Il miracolo si operò col crescere portentoso del pane e dei pesci a misura che erano spezzati, così come cresce il grano nella terra e, crescendo, si moltiplica. Nelle mani di Gesù quel cibo era come una semente, e aveva una forza germinativa immediata. Si può domandare solo se questa forza fu comunicata a un solo dei cinque pani o a tutti e cinque, cioè se Gesù spezzò prima i quattro pani integralmente e poi moltiplicò il quinto. Crediamo più probabile che li moltiplicò tutti e cinque, ordinandone ciascuno ad uno dei raggruppamenti di popolo, e così pure crediamo che sia avvenuto dei pesci.

Gesù guardava in quel momento un popolo più numeroso: il popolo delle cinque parti del mondo che, seguendolo, avrebbe avuto fame di Lui; distribuendo il pane, il suo Cuore amorosissimo pensava alla distribuzione eucaristica che avrebbe riempito la terra e, nei due pesci, guardava l’immagine di se stesso, immolato per saziarci e donarci la vita. Certo, fin dal primo secolo della Chiesa le pitture catacombali identificarono il miracolo della moltiplicazione dei pani e dei pesci col miracolo eucaristico; questo ci farebbe supporre che Gesù Cristo stesso abbia allora manifestato il desiderio di voler compiere un miracolo più grande, donandosi come Cibo. In quel momento donò il pane della sua benedizione; dopo nell’Ultima Cena, donò se stesso nel pane della benedizione.

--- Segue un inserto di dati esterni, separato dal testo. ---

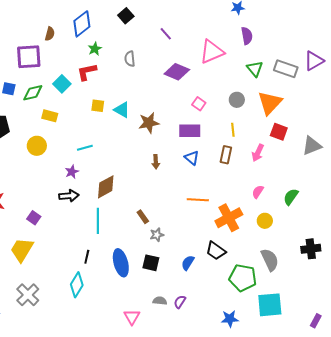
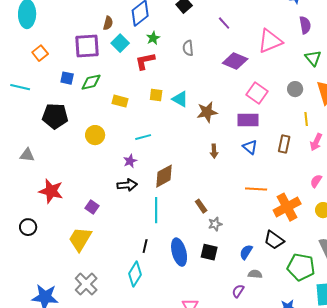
cyan square: (62, 84) -> (120, 43), moved
pink square: (199, 104) -> (257, 93), size x1.5
yellow rectangle: (50, 116) -> (120, 101), moved
yellow line: (233, 130) -> (306, 119), moved
gray semicircle: (160, 301) -> (255, 274), moved

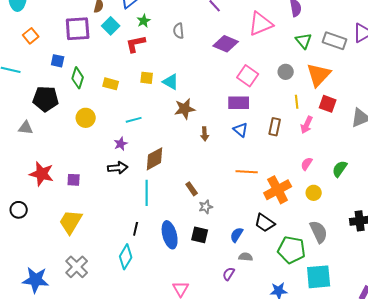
green diamond: (91, 82) -> (78, 78), moved, turned -60
brown star: (207, 112) -> (185, 109), moved
gray triangle: (27, 155) -> (26, 128), moved
purple square: (92, 207) -> (74, 180), moved, turned -32

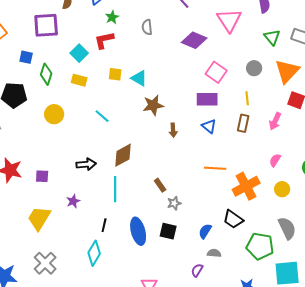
pink triangle: (261, 24) -> (229, 20), turned -40
cyan square: (111, 26) -> (79, 53), moved
yellow line: (297, 102) -> (247, 98), moved
cyan line: (134, 120) -> (102, 116), turned 56
purple star: (121, 144) -> (73, 201), moved

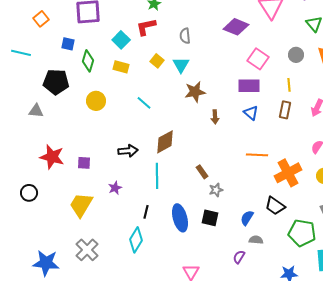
gray semicircle: (147, 27) -> (185, 36), moved
yellow square: (115, 74) -> (157, 61), turned 32
cyan triangle: (139, 78) -> (181, 65), turned 30

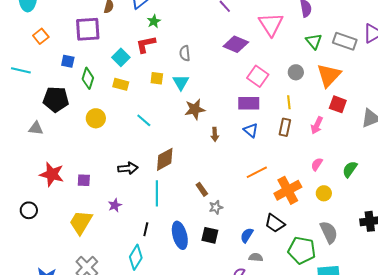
yellow square: (157, 61) -> (157, 78), turned -32
orange line: (257, 155) -> (257, 172), turned -30

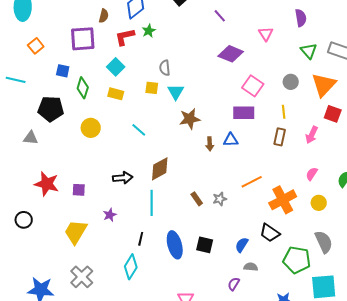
pink triangle: (271, 24) -> (266, 34), size x0.6
red L-shape: (146, 44) -> (125, 37), moved
gray semicircle: (185, 53) -> (165, 68), moved
blue triangle: (251, 130) -> (231, 140), moved, turned -42
gray star: (216, 207) -> (220, 199), moved

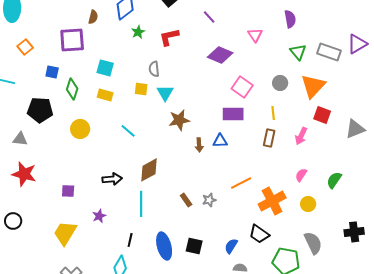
red L-shape: (125, 37) -> (169, 37), moved
cyan square: (116, 67) -> (105, 68), turned -30
red star: (47, 184) -> (24, 174), moved

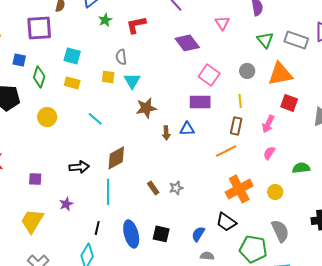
purple diamond: (220, 55) -> (187, 43), turned 30
orange triangle: (313, 86) -> (280, 74), turned 36
pink semicircle: (301, 175) -> (269, 153), moved
green semicircle: (334, 180) -> (301, 168), turned 48
orange line: (241, 183) -> (226, 151), moved

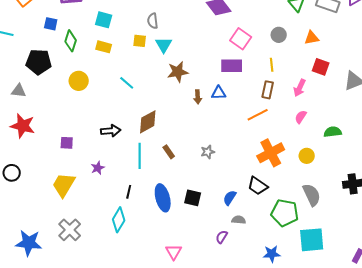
orange triangle: (280, 74) -> (312, 38), size x0.6
brown rectangle: (153, 188) -> (169, 152), moved

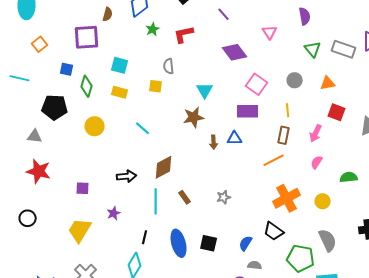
cyan triangle: (164, 45) -> (205, 90), moved

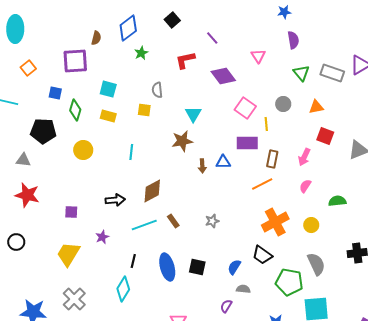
red L-shape: (184, 34) -> (185, 60), moved
yellow line: (288, 110) -> (266, 124), moved
purple rectangle: (248, 111) -> (247, 143), moved
cyan line: (143, 128) -> (131, 152), turned 56
cyan line: (156, 201) -> (144, 225), turned 70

Erode aveva dato la morte al Precursore, ed egli, allontanandosi dal luogo della morte, aveva alimentato la vita, e aveva, con ciò, promesso la Vita.

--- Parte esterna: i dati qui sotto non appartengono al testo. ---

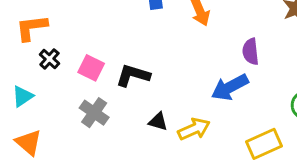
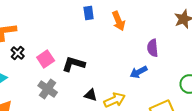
pink square: (91, 68) -> (46, 59), turned 30
blue arrow: (230, 87) -> (139, 72), size x0.7

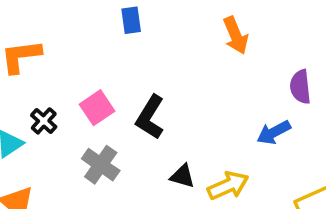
blue rectangle: (89, 13) -> (131, 20), moved
black cross: (18, 53) -> (44, 121), moved
black L-shape: (74, 64) -> (150, 117), turned -75

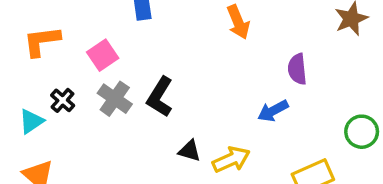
pink square: (97, 108) -> (103, 55), moved
gray cross: (101, 165) -> (115, 99), moved

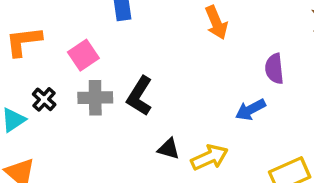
gray cross: (115, 99) -> (95, 98), turned -36

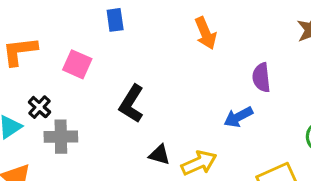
pink square: (83, 55) -> (77, 64), turned -32
gray cross: (95, 98) -> (61, 137), moved

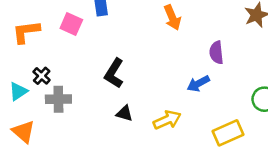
pink square: (77, 64) -> (71, 24), moved
black triangle: (159, 155) -> (124, 113), moved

Erode aveva spento una vita santa ed egli, dando al popolo la vita, aveva annunciato, in un simbolo, quella vita mirabile che avrebbe data alle anime, come capo della nuova umanità.

Noi facciamo delle congetture, ma non si può dubitare che Gesù, nell’operare quel miracolo, abbia avuto altissimi fini d’amore. Egli nutrì il popolo con una potenza d’amore immenso, più che mamma che allatta il suo piccino, e la sua carità avvolse tutta quella moltitudine. Era una lezione profonda che confermava le sue parole: Cercate prima il regno di Dio e la sua giustizia, e il resto vi sarà dato in sovrappiù; era un avviso ai popoli che il loro benessere materiale non viene dalle ideologie fallaci dei mestatori, ma dalla Chiesa che sola ne tutela le esigenze giuste e sobrie. Nella Chiesa vive e si dona Gesù, e solo seguendolo nelle altezze della fede si riceve quella benedizione che moltiplica quello che è necessario alla vita.